Fahri juga memandang aneh terkait institusi di Indonesia ketika terjadi bencana. Pasalnya, ketika bencana terjadi berturut-turut dan begitu besar akibat kelalaian melakukan mitigasi dan early warning system kepada rakyat, hingga menimbulkan banyak korban nyawa manusia, namun tidak ada satu pun lembaga yang memiliki kapasitas bertanggungjawab.

"Seharusnya ada lembaga yang bertanggungjawab dan ada orang yang harusnya dihukum, karena kegagalan dalam melakukan tugas mitigasi dan early warning system, apapun ini adalah telah jatuh korban dan kita nggak boleh hanya mengatakan itu murni kehendak alam atau kehendak Tuhan. Padahal kita menyiapkan Undang-Undang dan kelembagaan serta orang-orang yang bertanggungjawab atas mitigasi ini," tegas Anggota DPR dari dapil Nusa Tenggara Barfat (NTB) itu lagi.

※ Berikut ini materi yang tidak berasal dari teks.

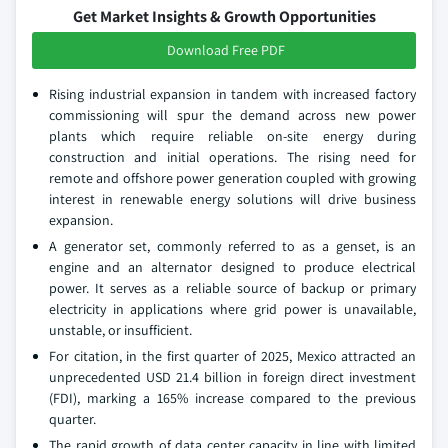
Get Market Insights & Growth Opportunities
Download Free PDF
Rising industrial expansion in tandem with increased factory
commissioning will spur the demand across new power
plants which require reliable on-site energy during
construction and initial operations. The rising need for
remote and offshore power generation coupled with growing
interest in renewable energy solutions will drive business
expansion.
A generator set, commonly referred to as a genset, is an
engine and an alternator designed to produce electrical
power. It serves as a reliable source of backup or primary
electricity in applications where grid power is unavailable,
unstable, or insufficient.
For citation, in the first quarter of 2025, Mexico attracted an
unprecedented USD 21.4 billion in foreign direct investment
(FDI), marking a 165% increase compared to the previous
quarter.
The rapid growth of data center capacity in line with limited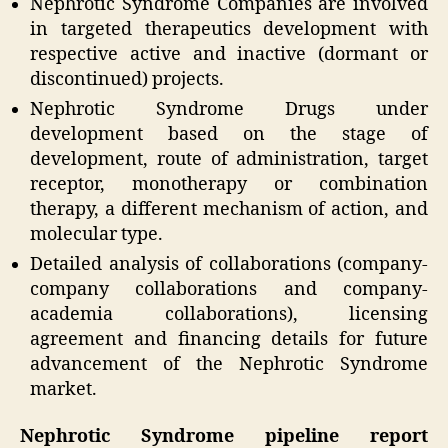
Nephrotic Syndrome Companies are involved
in targeted therapeutics development with
respective active and inactive (dormant or
discontinued) projects.
Nephrotic Syndrome Drugs under
development based on the stage of
development, route of administration, target
receptor, monotherapy or combination
therapy, a different mechanism of action, and
molecular type.
Detailed analysis of collaborations (company-
company collaborations and company-
academia collaborations), licensing
agreement and financing details for future
advancement of the Nephrotic Syndrome
market.
Nephrotic Syndrome pipeline report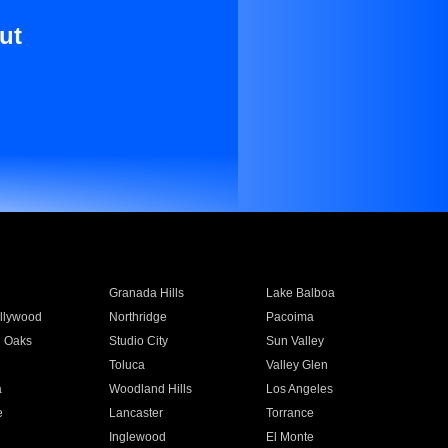
ut
Granada Hills
Lake Balboa
llywood
Northridge
Pacoima
 Oaks
Studio City
Sun Valley
Toluca
Valley Glen
a
Woodland Hills
Los Angeles
e
Lancaster
Torrance
Inglewood
El Monte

Bahkan menurut Fahri Hamzah, presiden harus bertanggungjawab, apa proposalnya yang dilakukan sehingga itu tidak jalan. Apalagi, di Indonesia yang jelas-jelas daerah ring of fire dan memiliki peluang bencana yang sangat besar, kalau tidak punya alat yang memadai, maka bencana bisa mengintai dari hari ke hari.

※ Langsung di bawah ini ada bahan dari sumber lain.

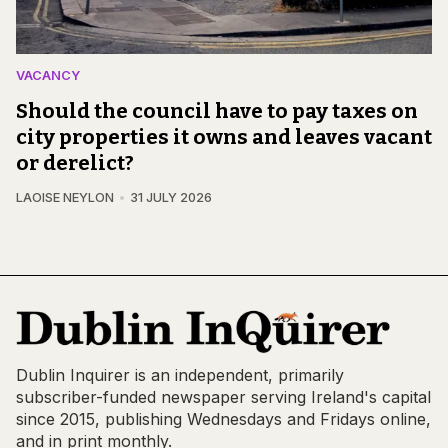
VACANCY
Should the council have to pay taxes on
city properties it owns and leaves vacant
or derelict?
LAOISE NEYLON
31 JULY 2026
Dublin Inquirer is an independent, primarily
subscriber-funded newspaper serving Ireland's capital
since 2015, publishing Wednesdays and Fridays online,
and in print monthly.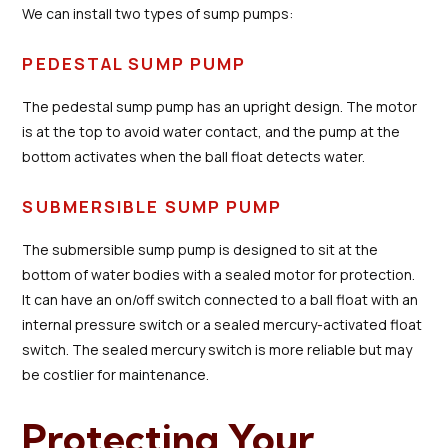
We can install two types of sump pumps:
PEDESTAL SUMP PUMP
The pedestal sump pump has an upright design. The motor
is at the top to avoid water contact, and the pump at the
bottom activates when the ball float detects water.
SUBMERSIBLE SUMP PUMP
The submersible sump pump is designed to sit at the
bottom of water bodies with a sealed motor for protection.
It can have an on/off switch connected to a ball float with an
internal pressure switch or a sealed mercury-activated float
switch. The sealed mercury switch is more reliable but may
be costlier for maintenance.
Protecting Your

Karena itu, ia menyarankan presiden melakukan langkah konkret. Tapi karena Jokowi sudah diujung kepemimpinannya, maka Fahri berharap kiranya calon presiden (capres) harus punya proposal yang memadai untuk menghadapi bencana ini dan harus menjadi bahan perdebatan bagi para capres.

"Jangan sekedar basa basi dan janji yang tidak dipenuhi. Tapi janji itu harus dipenuhin untuk menjamin keselamatan bangsa Indonesia. Bukan kah amanah dari pembukaan UUD yang utama adalah melindungi segenap bangsa Indonesia dan seluruh tumpah darah Indonesia," tutup Fahrti Hamzah.